In PMD, Fleischer ring, cone (apex), and apical scarring are absent. The cornea between the thinned area and the limbus is healthy, and the thinned area is always epithelialized. It is distinguished from Terrien marginal degeneration by the absence of lipid deposition.

Corneal topography shows the following characteristic patterns.

  • Crab claw pattern: A characteristic finding of crescent-shaped steepening in the inferior cornea on the corneal power map
  • Butterfly pattern: A vertical, cool-colored butterfly-shaped pattern in the central area
  • Kissing doves / kissing birds pattern: Appearance seen on Scheimpflug imaging 5)
  • Against-the-rule astigmatism and large radius of curvature: Keratometry shows strong against-the-rule astigmatism, but unlike keratoconus, the corneal curvature radius tends to be larger

However, crab claw-like findings can also be seen in advanced keratoconus and are not specific to PMD 3). Corneal elevation maps show protrusion in the inferior periphery on both anterior and posterior surfaces, and the thinnest point on the corneal thickness map is located slightly inferior to the protrusion.

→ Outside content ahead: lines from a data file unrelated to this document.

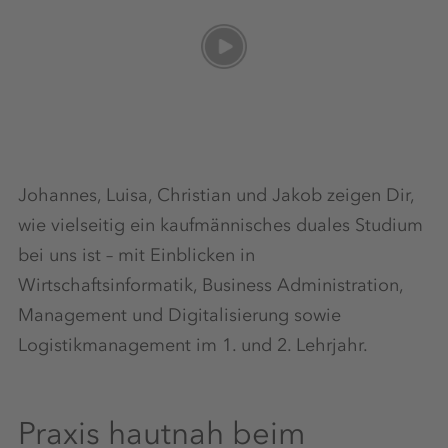
Johannes, Luisa, Christian und Jakob zeigen Dir,
wie vielseitig ein kaufmännisches duales Studium
bei uns ist – mit Einblicken in
Wirtschaftsinformatik, Business Administration,
Management und Digitalisierung sowie
Logistikmanagement im 1. und 2. Lehrjahr.
Praxis hautnah beim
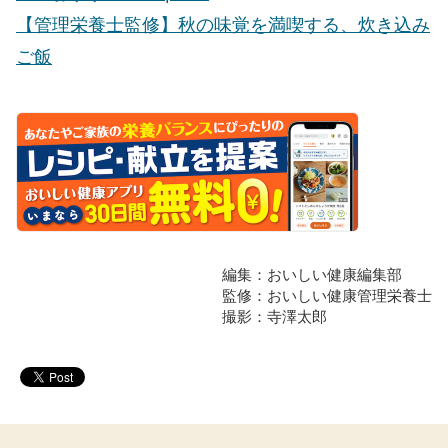
【管理栄養士監修】秋の味覚を満喫する、炊き込み
ご飯
編集：おいしい健康編集部
監修：おいしい健康管理栄養士
撮影：寺澤太郎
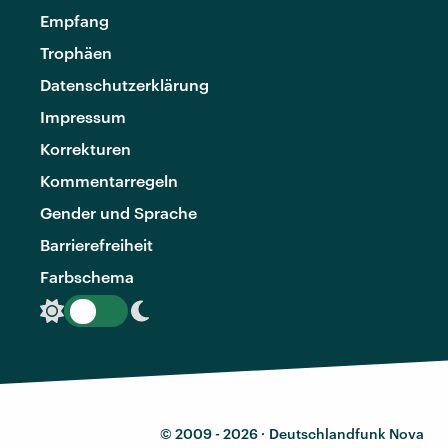
Empfang
Trophäen
Datenschutzerklärung
Impressum
Korrekturen
Kommentarregeln
Gender und Sprache
Barrierefreiheit
Farbschema
© 2009 - 2026 ·
Deutschlandfunk Nova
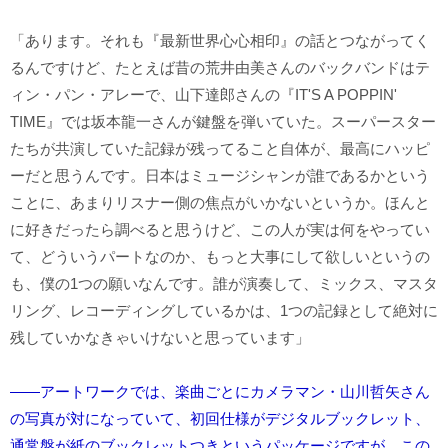
「あります。それも『最新世界心心相印』の話とつながってく
るんですけど、たとえば昔の荒井由美さんのバックバンドはテ
ィン・パン・アレーで、山下達郎さんの『IT'S A POPPIN'
TIME』では坂本龍一さんが鍵盤を弾いていた。スーパースター
たちが共演していた記録が残ってること自体が、最高にハッピ
ーだと思うんです。日本はミュージシャンが誰であるかという
ことに、あまりリスナー側の焦点がいかないというか。ほんと
に好きだったら調べると思うけど、この人が実は何をやってい
て、どういうパートなのか、もっと大事にして欲しいというの
も、僕の1つの願いなんです。誰が演奏して、ミックス、マスタ
リング、レコーディングしているかは、1つの記録として絶対に
残していかなきゃいけないと思っています」
――アートワークでは、楽曲ごとにカメラマン・山川哲矢さん
の写真が対になっていて、初回仕様がデジタルブックレット、
通常盤が紙のブックレットつきというパッケージですが、この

Placido-based corneal topography can evaluate only about 60% of the corneal surface, limiting its assessment of PMD, a peripheral disease 2). Scheimpflug imaging or slit-scanning tomography (Pentacam, Orbscan, etc.) can evaluate the anterior and posterior corneal surfaces and the full pachymetry map, and are useful for diagnosing PMD and differentiating it from keratoconus 2,5). In particular, bulging of the posterior elevation into the inferior periphery and the finding that the thinnest point is located inferior to the protrusion are important elements contributing to the diagnosis of PMD. Distinguishing PMD from keratoconus is clinically important, but transitional cases exist, making it difficult to confirm based solely on imaging findings; longitudinal observation of progression is required.

The ABCD classification integrated into Scheimpflug imaging is used to assess progression of corneal ectasia. It is a composite score consisting of four elements: anterior radius of curvature (A), posterior radius of curvature (B), minimum corneal thickness (C), and best spectacle-corrected distance acuity (D), and is used to track changes over time 2).

The etiology of PMD is not clear, but it is thought that thinning and protrusion occur due to a combination of weakening caused by structural abnormalities of corneal stromal collagen and mechanical stress from intraocular pressure. Histologically, the stromal collagen shows fibrous long-spacing (FLS) collagen with a period of 100–110 nm, which differs from the normal collagen period of 60–64 nm. This structural abnormality may contribute to corneal weakening 4).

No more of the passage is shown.